DATA SHOWN:
++++++++++++++++++++

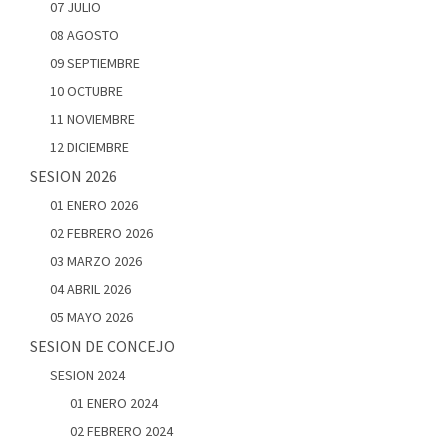
07 JULIO
08 AGOSTO
09 SEPTIEMBRE
10 OCTUBRE
11 NOVIEMBRE
12 DICIEMBRE
SESION 2026
01 ENERO 2026
02 FEBRERO 2026
03 MARZO 2026
04 ABRIL 2026
05 MAYO 2026
SESION DE CONCEJO
SESION 2024
01 ENERO 2024
02 FEBRERO 2024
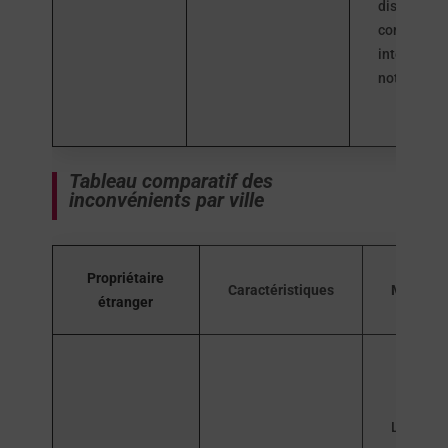
dispose d’
communau
internatio
notable.
Tableau comparatif des
inconvénients par ville
Propriétaire
Caractéristiques
Murcia
étranger
Les prix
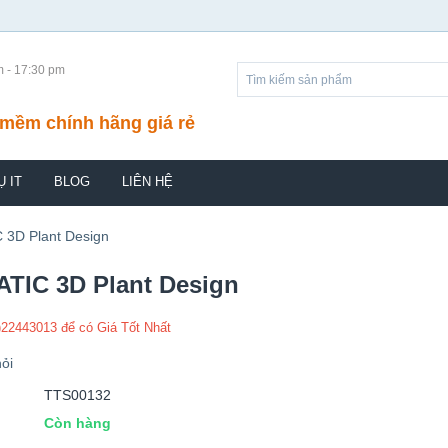
m - 17:30 pm
mềm chính hãng giá rẻ
Ụ IT
BLOG
LIÊN HỆ
3D Plant Design
TIC 3D Plant Design
)22443013 để có Giá Tốt Nhất
ỏi
TTS00132
Còn hàng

++++++++++++++++++++

EXERCISE DESCRIPTION: Where a picture appears in the listing above, skip it and set down all the rest exactly.

SOLUTION TO THIS TASK:
07 JULIO
08 AGOSTO
09 SEPTIEMBRE
10 OCTUBRE
11 NOVIEMBRE
12 DICIEMBRE
SESION 2026
01 ENERO 2026
02 FEBRERO 2026
03 MARZO 2026
04 ABRIL 2026
05 MAYO 2026
SESION DE CONCEJO
SESION 2024
01 ENERO 2024
02 FEBRERO 2024
dispose d’
communau
internatio
notable.
Tableau comparatif des
inconvénients par ville
Propriétaire
Caractéristiques
Murcia
étranger
Les prix
m - 17:30 pm
mềm chính hãng giá rẻ
Ụ IT
BLOG
LIÊN HỆ
3D Plant Design
TIC 3D Plant Design
)22443013 để có Giá Tốt Nhất
ỏi
TTS00132
Còn hàng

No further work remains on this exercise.